» WHAT YOU NEED TO DO: From the listing below, pick out each line with the word "Recreación".

» RECORDS TO USE:
---*---

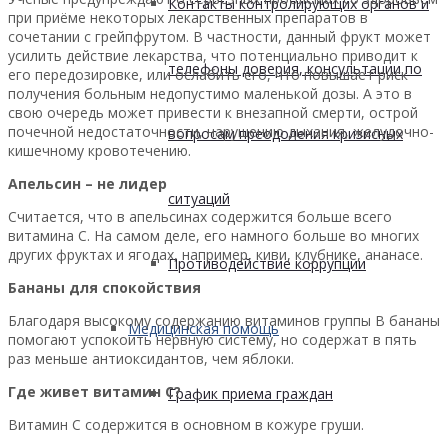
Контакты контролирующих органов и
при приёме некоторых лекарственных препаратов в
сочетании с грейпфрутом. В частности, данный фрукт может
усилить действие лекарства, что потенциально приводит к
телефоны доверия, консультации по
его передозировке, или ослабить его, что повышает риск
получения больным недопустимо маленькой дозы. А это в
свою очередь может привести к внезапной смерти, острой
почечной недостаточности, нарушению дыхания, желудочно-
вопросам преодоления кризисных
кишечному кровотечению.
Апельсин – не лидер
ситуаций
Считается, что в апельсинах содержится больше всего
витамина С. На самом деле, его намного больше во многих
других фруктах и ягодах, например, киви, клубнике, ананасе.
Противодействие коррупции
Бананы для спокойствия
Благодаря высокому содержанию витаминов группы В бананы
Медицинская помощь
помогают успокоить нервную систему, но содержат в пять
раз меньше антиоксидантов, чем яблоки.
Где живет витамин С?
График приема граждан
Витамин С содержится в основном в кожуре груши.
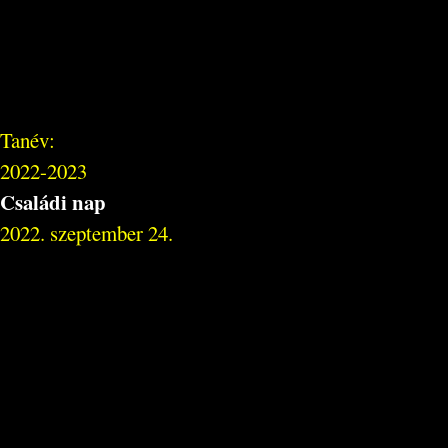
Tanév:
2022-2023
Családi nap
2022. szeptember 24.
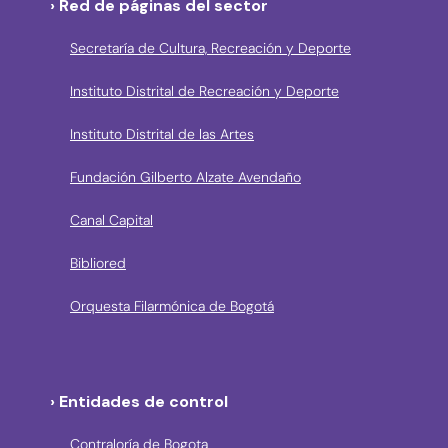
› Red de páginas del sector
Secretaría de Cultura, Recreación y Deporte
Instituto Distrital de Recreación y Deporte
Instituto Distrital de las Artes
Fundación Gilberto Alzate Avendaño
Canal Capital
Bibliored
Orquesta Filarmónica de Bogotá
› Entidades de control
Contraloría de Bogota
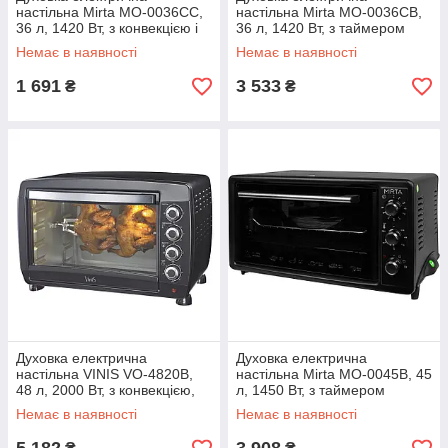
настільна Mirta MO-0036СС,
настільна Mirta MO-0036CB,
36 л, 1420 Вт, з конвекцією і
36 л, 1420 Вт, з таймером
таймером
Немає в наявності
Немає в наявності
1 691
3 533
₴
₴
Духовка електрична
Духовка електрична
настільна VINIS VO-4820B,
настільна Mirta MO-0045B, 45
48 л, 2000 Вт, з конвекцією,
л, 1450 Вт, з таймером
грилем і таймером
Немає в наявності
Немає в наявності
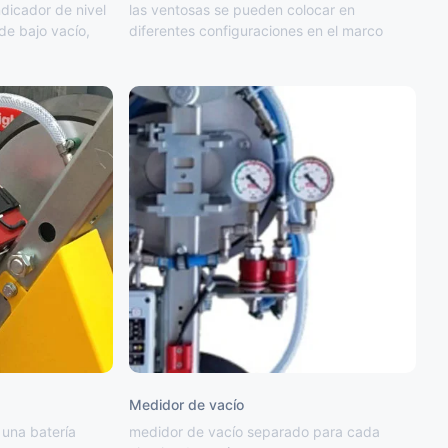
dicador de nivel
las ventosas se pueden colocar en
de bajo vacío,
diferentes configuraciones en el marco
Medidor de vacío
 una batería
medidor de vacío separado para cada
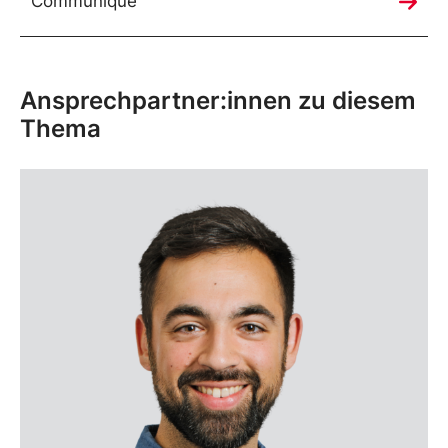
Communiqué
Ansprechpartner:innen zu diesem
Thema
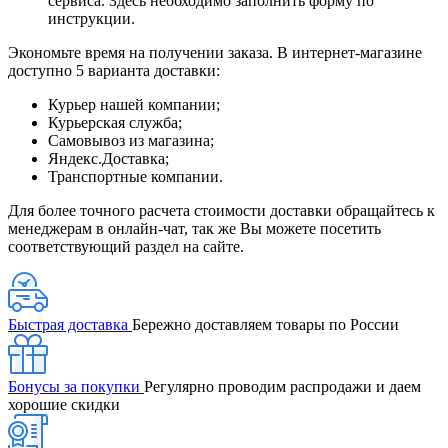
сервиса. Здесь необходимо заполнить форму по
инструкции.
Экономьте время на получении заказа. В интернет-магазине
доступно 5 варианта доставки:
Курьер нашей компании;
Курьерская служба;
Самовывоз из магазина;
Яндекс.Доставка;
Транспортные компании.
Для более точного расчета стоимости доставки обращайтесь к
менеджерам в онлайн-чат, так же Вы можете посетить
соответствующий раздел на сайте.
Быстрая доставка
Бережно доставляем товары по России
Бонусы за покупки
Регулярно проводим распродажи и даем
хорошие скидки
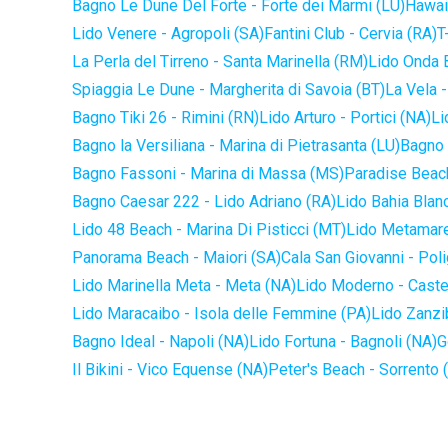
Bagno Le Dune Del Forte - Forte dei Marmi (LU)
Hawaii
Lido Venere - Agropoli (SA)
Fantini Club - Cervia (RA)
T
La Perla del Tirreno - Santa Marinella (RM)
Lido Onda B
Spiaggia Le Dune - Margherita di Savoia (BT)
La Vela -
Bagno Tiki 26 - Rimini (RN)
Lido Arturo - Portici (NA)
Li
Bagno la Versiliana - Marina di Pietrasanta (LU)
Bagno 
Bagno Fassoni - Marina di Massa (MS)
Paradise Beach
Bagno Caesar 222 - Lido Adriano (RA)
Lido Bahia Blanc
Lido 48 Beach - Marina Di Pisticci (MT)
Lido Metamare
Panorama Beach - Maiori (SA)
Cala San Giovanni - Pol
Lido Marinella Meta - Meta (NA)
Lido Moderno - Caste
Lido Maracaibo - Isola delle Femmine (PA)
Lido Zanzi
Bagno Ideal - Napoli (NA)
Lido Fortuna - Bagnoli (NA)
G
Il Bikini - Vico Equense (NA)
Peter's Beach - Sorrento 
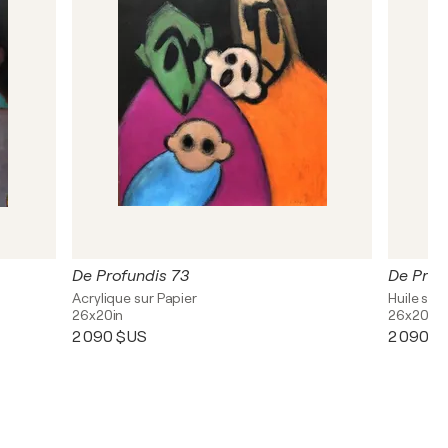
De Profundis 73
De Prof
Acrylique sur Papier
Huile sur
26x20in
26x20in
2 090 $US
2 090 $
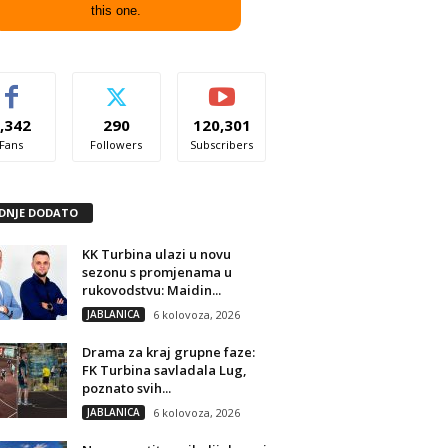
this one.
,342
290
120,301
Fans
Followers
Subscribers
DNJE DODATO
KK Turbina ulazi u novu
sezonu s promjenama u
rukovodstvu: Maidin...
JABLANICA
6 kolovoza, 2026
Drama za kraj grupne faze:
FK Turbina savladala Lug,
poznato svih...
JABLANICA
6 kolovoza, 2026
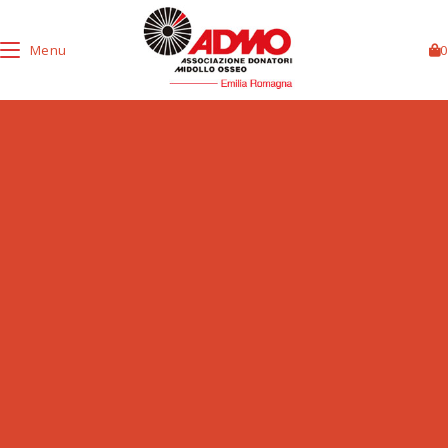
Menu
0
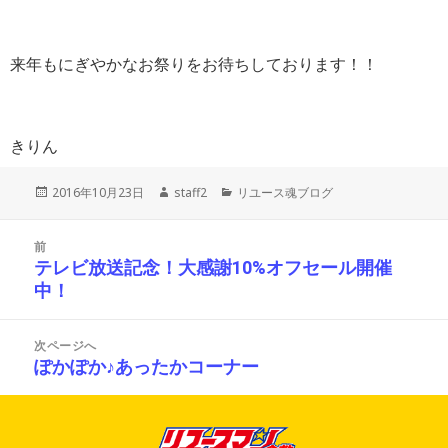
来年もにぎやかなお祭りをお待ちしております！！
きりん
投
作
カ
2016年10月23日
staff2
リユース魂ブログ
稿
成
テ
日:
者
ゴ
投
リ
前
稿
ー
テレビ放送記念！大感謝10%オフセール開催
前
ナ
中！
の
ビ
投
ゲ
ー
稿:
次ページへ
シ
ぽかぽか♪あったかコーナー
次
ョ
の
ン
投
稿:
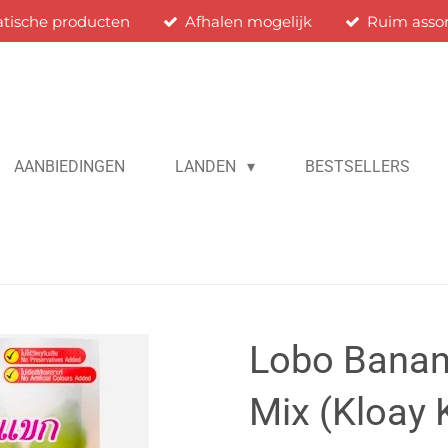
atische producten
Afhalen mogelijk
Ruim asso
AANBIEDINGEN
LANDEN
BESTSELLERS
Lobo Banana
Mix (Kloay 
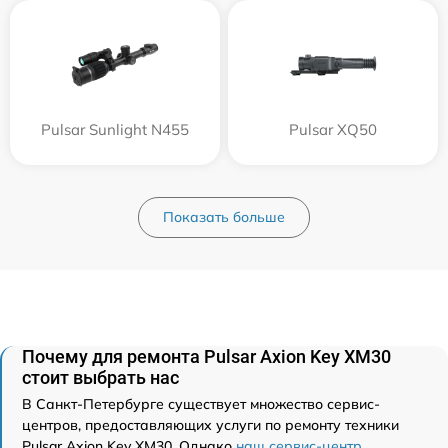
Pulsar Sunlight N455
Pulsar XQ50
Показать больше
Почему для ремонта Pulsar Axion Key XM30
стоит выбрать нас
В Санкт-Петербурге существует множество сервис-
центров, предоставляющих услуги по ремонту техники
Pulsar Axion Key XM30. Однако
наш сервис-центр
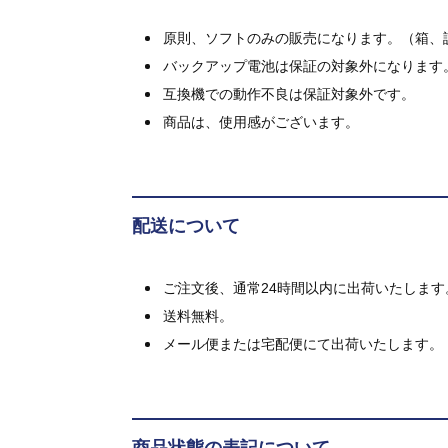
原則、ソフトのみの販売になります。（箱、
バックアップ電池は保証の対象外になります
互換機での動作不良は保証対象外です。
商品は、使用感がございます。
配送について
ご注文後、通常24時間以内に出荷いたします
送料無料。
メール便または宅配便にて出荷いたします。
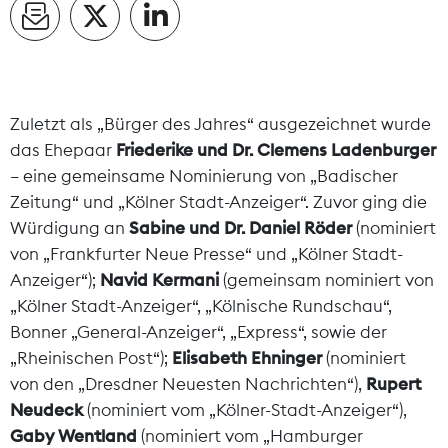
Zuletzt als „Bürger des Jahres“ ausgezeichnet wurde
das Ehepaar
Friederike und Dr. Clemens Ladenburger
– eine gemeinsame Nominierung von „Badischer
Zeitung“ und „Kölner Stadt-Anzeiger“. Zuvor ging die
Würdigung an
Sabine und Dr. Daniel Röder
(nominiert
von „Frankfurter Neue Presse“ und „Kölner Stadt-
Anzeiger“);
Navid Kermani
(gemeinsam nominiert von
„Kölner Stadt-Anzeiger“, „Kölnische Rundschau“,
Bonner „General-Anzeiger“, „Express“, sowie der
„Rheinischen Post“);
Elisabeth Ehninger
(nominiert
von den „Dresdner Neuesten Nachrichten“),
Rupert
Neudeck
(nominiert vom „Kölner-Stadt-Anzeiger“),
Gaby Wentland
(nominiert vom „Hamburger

---*---

» EXERCISE OUTPUT:
Secretaría de Cultura, Recreación y Deporte
Instituto Distrital de Recreación y Deporte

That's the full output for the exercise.